WHAT THIS TASK INVOLVES =>
Look through the entries below. Report each line that has the word "Meetnet" in it.
----------
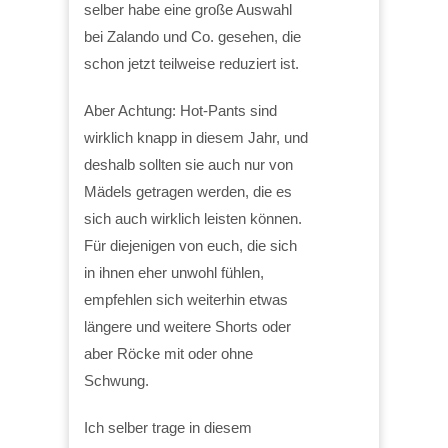
selber habe eine große Auswahl
bei Zalando und Co. gesehen, die
schon jetzt teilweise reduziert ist.
Aber Achtung: Hot-Pants sind
wirklich knapp in diesem Jahr, und
deshalb sollten sie auch nur von
Mädels getragen werden, die es
sich auch wirklich leisten können.
Für diejenigen von euch, die sich
in ihnen eher unwohl fühlen,
empfehlen sich weiterhin etwas
längere und weitere Shorts oder
aber Röcke mit oder ohne
Schwung.
Ich selber trage in diesem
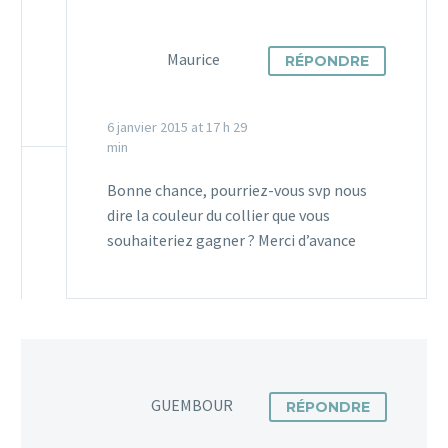
Maurice
RÉPONDRE
6 janvier 2015 at 17 h 29
min
Bonne chance, pourriez-vous svp nous
dire la couleur du collier que vous
souhaiteriez gagner ? Merci d’avance
GUEMBOUR
RÉPONDRE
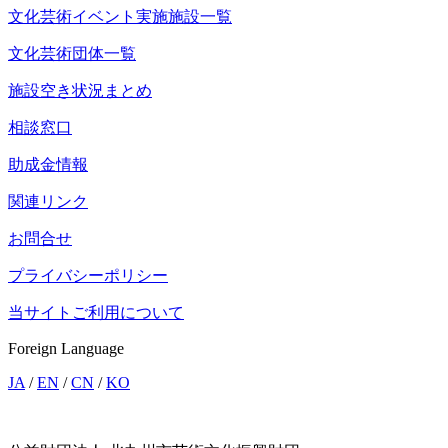
文化芸術イベント実施施設一覧
文化芸術団体一覧
施設空き状況まとめ
相談窓口
助成金情報
関連リンク
お問合せ
プライバシーポリシー
当サイトご利用について
Foreign Language
JA
/
EN
/
CN
/
KO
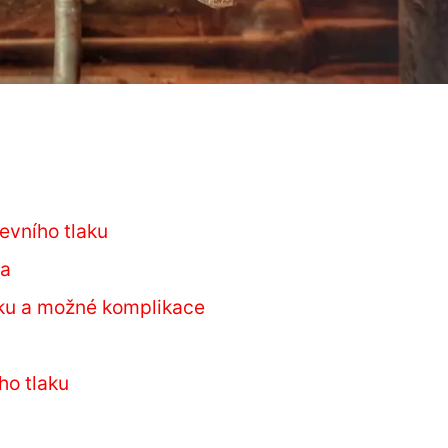
evního tlaku
ma
ku a možné komplikace
ho tlaku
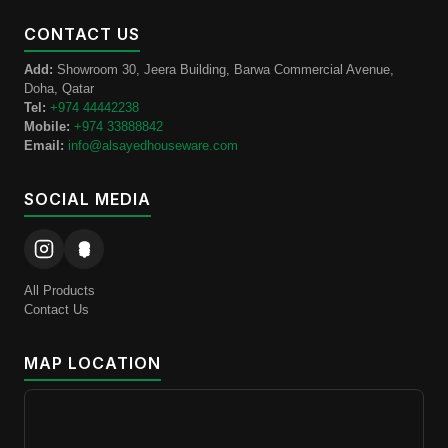
CONTACT US
Add:
Showroom 30, Jeera Building, Barwa Commercial Avenue,
Doha, Qatar
Tel:
+974 44442238
Mobile:
+974 33888842
Email:
info@alsayedhouseware.com
SOCIAL MEDIA
All Products
Contact Us
MAP LOCATION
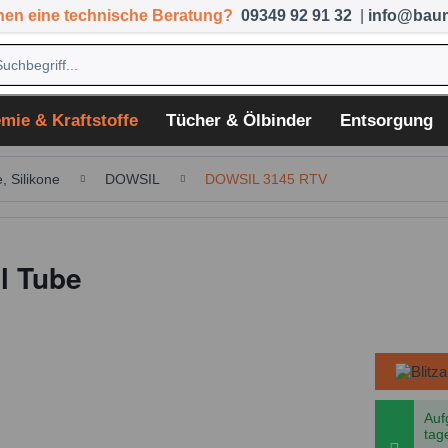
hen eine technische Beratung?
09349 92 91 32
|
info@baum
mie & Kraftstoffe
Tücher & Ölbinder
Entsorgung
, Silikone
DOWSIL
DOWSIL 3145 RTV
l Tube
Auf
tag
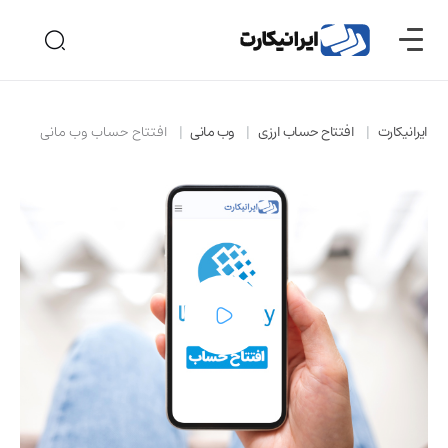
ایرانیکارت
افتتاح حساب ارزی
وب مانی
افتتاح حساب وب مانی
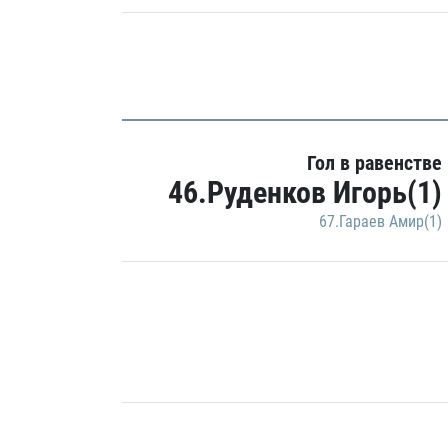
Гол в равенстве
46.Руденков Игорь(1)
67.Гараев Амир(1)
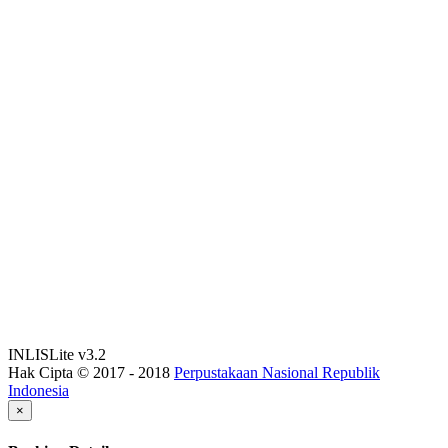
INLISLite v3.2
Hak Cipta © 2017 - 2018
Perpustakaan Nasional Republik
Indonesia
×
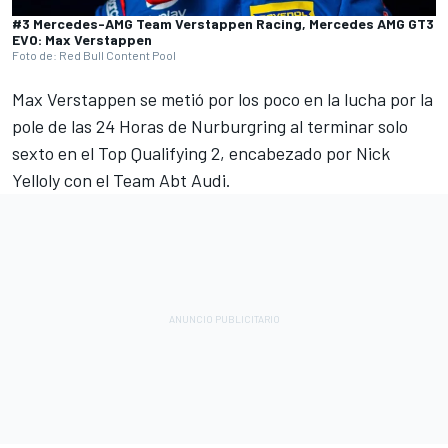
#3 Mercedes-AMG Team Verstappen Racing, Mercedes AMG GT3
EVO: Max Verstappen
Foto de: Red Bull Content Pool
Max Verstappen se metió por los poco en la lucha por la
pole de las 24 Horas de Nurburgring al terminar solo
sexto en el Top Qualifying 2, encabezado por Nick
Yelloly con el Team Abt Audi.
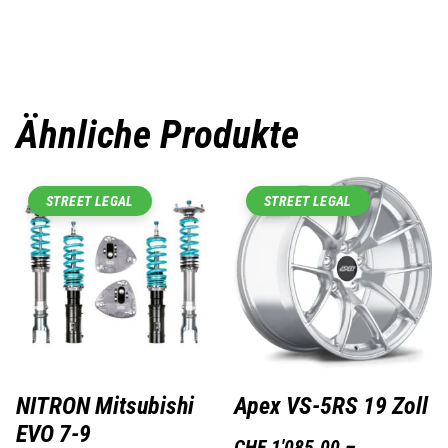
Ähnliche Produkte
STREET LEGAL
STREET LEGAL
NITRON Mitsubishi
Apex VS-5RS 19 Zoll
EVO 7-9
CHF
1'085.00
–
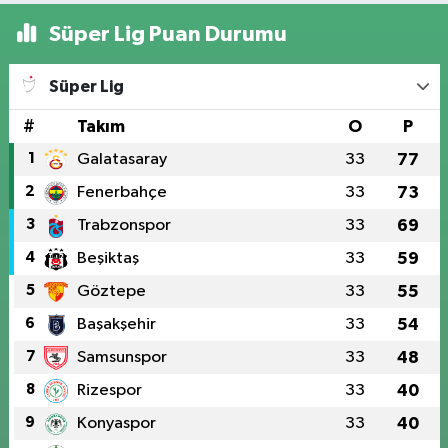
Süper Lig Puan Durumu
Süper Lig
#
Takım
O
P
1
Galatasaray
33
77
2
Fenerbahçe
33
73
3
Trabzonspor
33
69
4
Beşiktaş
33
59
5
Göztepe
33
55
6
Başakşehir
33
54
7
Samsunspor
33
48
8
Rizespor
33
40
9
Konyaspor
33
40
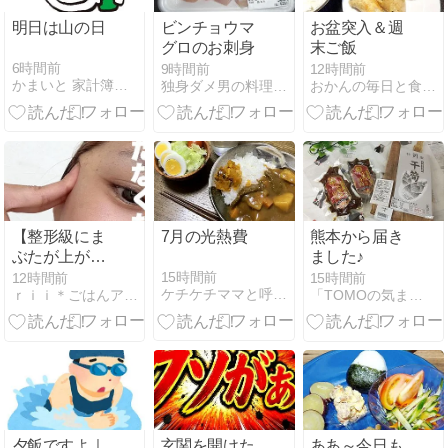
明日は山の日
ビンチョウマ
お盆突入＆週
グロのお刺身
末ご飯
6時間前
9時間前
12時間前
かまいと 家計簿書こうクラブ
独身ダメ男の料理＆家事の備忘録 - 楽天ブログ
おかんの毎日と食事と猫
【整形級にま
7月の光熱費
熊本から届き
ぶたが上がる
ました♪
驚きのクリー
15時間前
12時間前
15時間前
ケチケチママと呼ばれて
ｒｉｉ＊ごはんアルバム
「TOMOの気ままなDiary」
ム！】今なら
50%引きです
夕飯ですよ｜
玄関を開けた
ああ～今日も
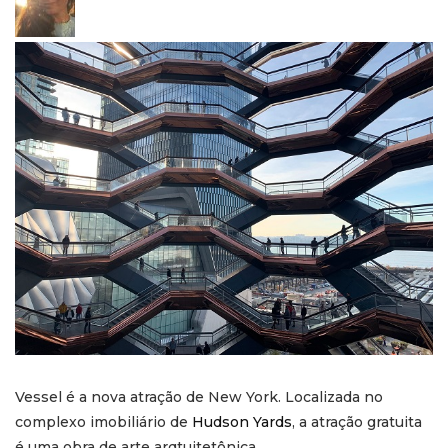
Vessel é a nova atração de New York. Localizada no
complexo imobiliário de
Hudson Yards
, a atração gratuita
é uma obra de arte arqtuitetônica.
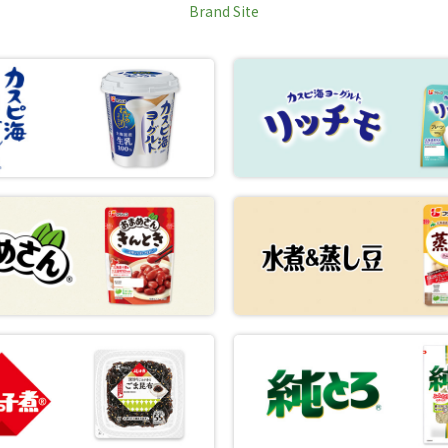
Brand Site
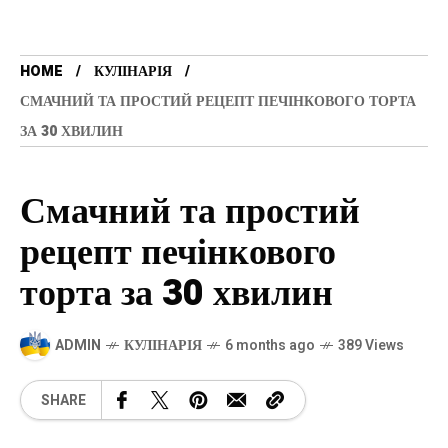
HOME
КУЛІНАРІЯ
СМАЧНИЙ ТА ПРОСТИЙ РЕЦЕПТ ПЕЧІНКОВОГО ТОРТА
ЗА 30 ХВИЛИН
Смачний та простий
рецепт печінкового
торта за 30 хвилин
ADMIN
КУЛІНАРІЯ
6 months ago
389 Views
SHARE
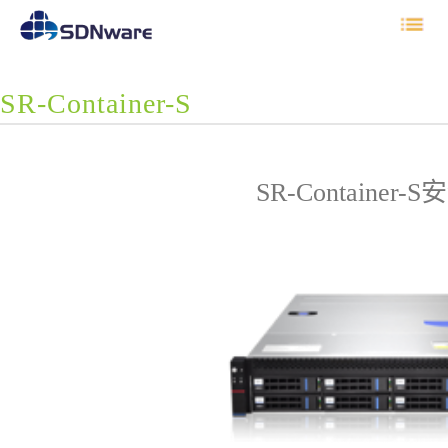
SR-Container-S
SR-Container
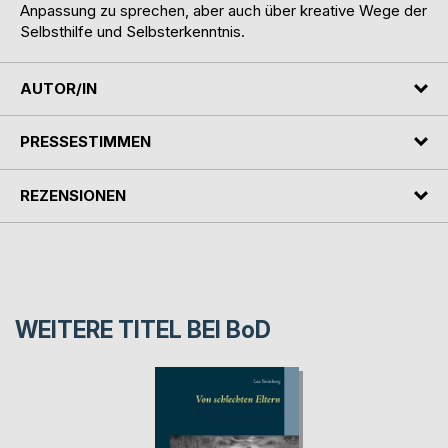
Anpassung zu sprechen, aber auch über kreative Wege der
Selbsthilfe und Selbsterkenntnis.
AUTOR/IN
PRESSESTIMMEN
REZENSIONEN
WEITERE TITEL BEI
BoD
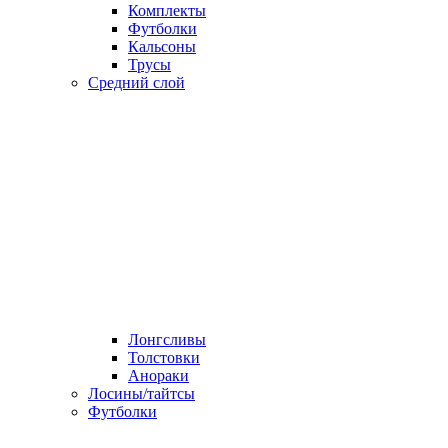
Комплекты
Футболки
Кальсоны
Трусы
Средний слой
Лонгсливы
Толстовки
Анораки
Лосины/тайтсы
Футболки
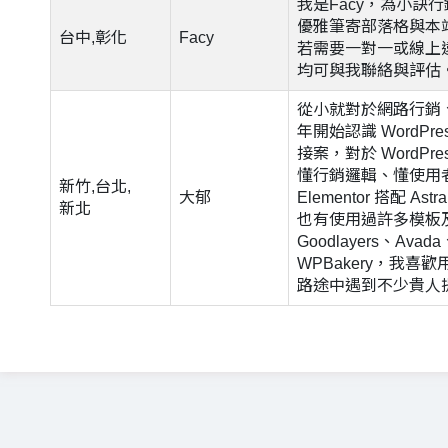
我是Facy，為小訣
優雅筆寄部落格與本
台中,彰化
Facy
若需要一對一或線上
均可與我聯絡與評估
從小就對於網路行銷、
年開始認識 WordPres
接案，對於 WordPr
懂行銷邏輯、懂使用
新竹,台北,
大郁
Elementor 搭配 As
新北
也有使用過許多模板及
Goodlayers、Avada
WPBakery，我喜歡用
路途中遇到不少貴人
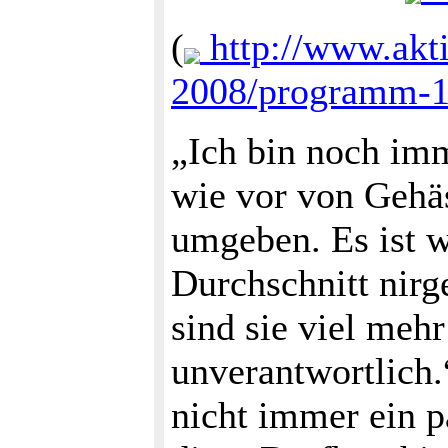
(
http://www.akti
2008/programm-1
„Ich bin noch imm
wie vor von Gehä
umgeben. Es ist 
Durchschnitt nirge
sind sie viel meh
unverantwortlich.
nicht immer ein p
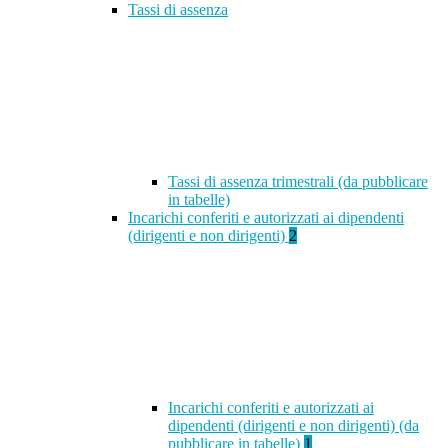
Tassi di assenza
Tassi di assenza trimestrali (da pubblicare
in tabelle)
Incarichi conferiti e autorizzati ai dipendenti
(dirigenti e non dirigenti)
2
Incarichi conferiti e autorizzati ai
dipendenti (dirigenti e non dirigenti) (da
pubblicare in tabelle)
1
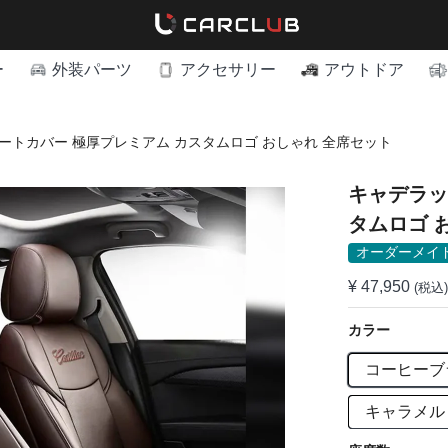
ー
外装パーツ
アクセサリー
アウトドア
ートカバー 極厚プレミアム カスタムロゴ おしゃれ 全席セット
キャデラッ
タムロゴ 
オーダーメイ
¥ 47,950
(税込)
カラー
コーヒーブ
キャラメル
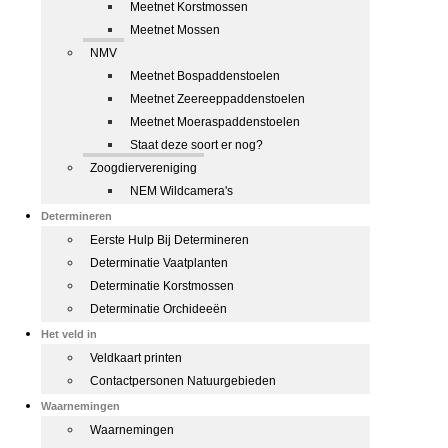
Meetnet Korstmossen
Meetnet Mossen
NMV
Meetnet Bospaddenstoelen
Meetnet Zeereeppaddenstoelen
Meetnet Moeraspaddenstoelen
Staat deze soort er nog?
Zoogdiervereniging
NEM Wildcamera's
Determineren
Eerste Hulp Bij Determineren
Determinatie Vaatplanten
Determinatie Korstmossen
Determinatie Orchideeën
Het veld in
Veldkaart printen
Contactpersonen Natuurgebieden
Waarnemingen
Waarnemingen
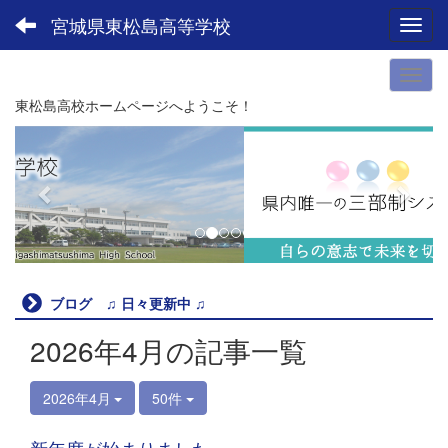
宮城県東松島高等学校
Toggl
東松島高校ホームページへようこそ！
p
n
r
e
e
x
v
t
i
o
u
ブログ ♫ 日々更新中 ♫
s
2026年4月の記事一覧
2026年4月
50件
新年度が始まりました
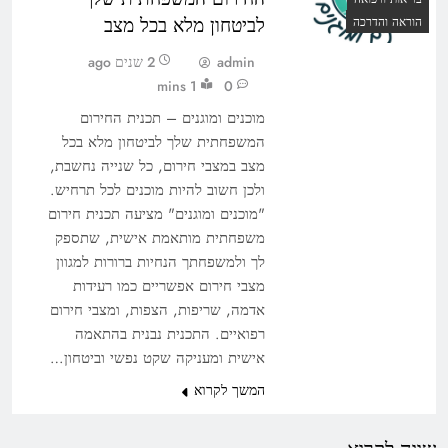
לביטחון מלא בכל מצב
הוראה והדרכה
admin
2 שנים ago
1 mins
0
מוכנים ומוגנים – תכנית החירום
המשפחתית שלך לביטחון מלא בכל
מצב במצבי חירום, כל שנייה נחשבת,
ולכן חשוב להיות מוכנים לכל תרחיש.
"מוכנים ומוגנים" מציעה תכנית חירום
משפחתית מותאמת אישית, שתספק
לך ולמשפחתך הנחיות ברורות למגוון
מצבי חירום אפשריים כמו רעידות
אדמה, שריפות, הצפות, ומצבי חירום
רפואיים. התכנית נבנית בהתאמה
אישית ומעניקה שקט נפשי וביטחון…
המשך לקרוא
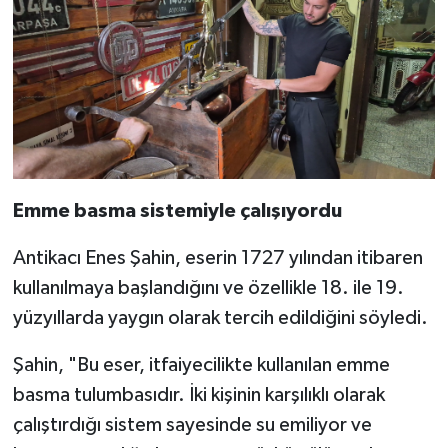
Emme basma sistemiyle çalışıyordu
Antikacı Enes Şahin, eserin 1727 yılından itibaren
kullanılmaya başlandığını ve özellikle 18. ile 19.
yüzyıllarda yaygın olarak tercih edildiğini söyledi.
Şahin, "Bu eser, itfaiyecilikte kullanılan emme
basma tulumbasıdır. İki kişinin karşılıklı olarak
çalıştırdığı sistem sayesinde su emiliyor ve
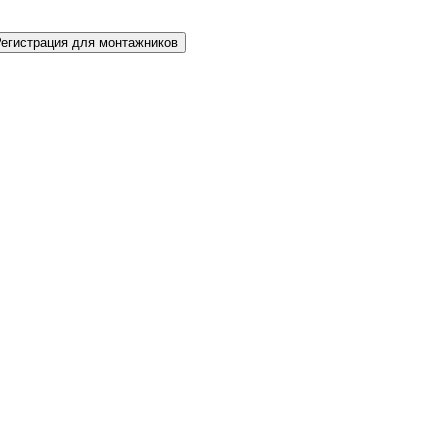
Регистрация для монтажников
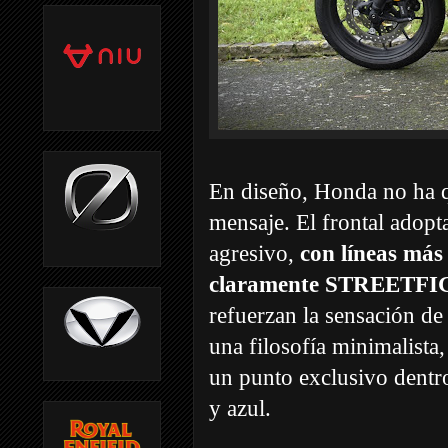
En diseño, Honda no ha qu
mensaje. El frontal adop
agresivo,
con líneas más
claramente STREETF
refuerzan la sensación d
una filosofía minimalista,
un punto exclusivo dentr
y azul.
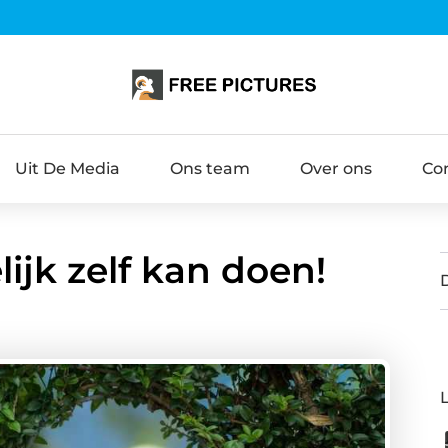
Uit De Media
Ons team
Over ons
Co
lijk zelf kan doen!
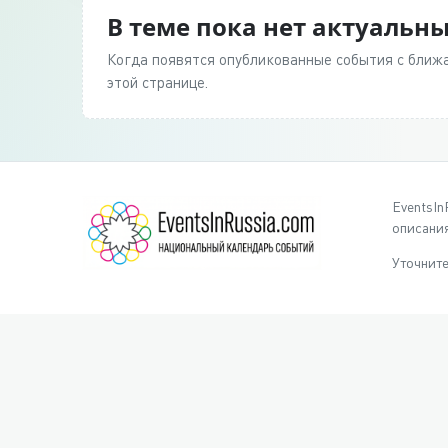
В теме пока нет актуальн
Когда появятся опубликованные события с ближа
этой странице.
EventsIn
описания
Уточните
----------
THE ANSWER =>
Meetnet Korstmossen
Meetnet Mossen
Meetnet Bospaddenstoelen
Meetnet Zeereeppaddenstoelen
Meetnet Moeraspaddenstoelen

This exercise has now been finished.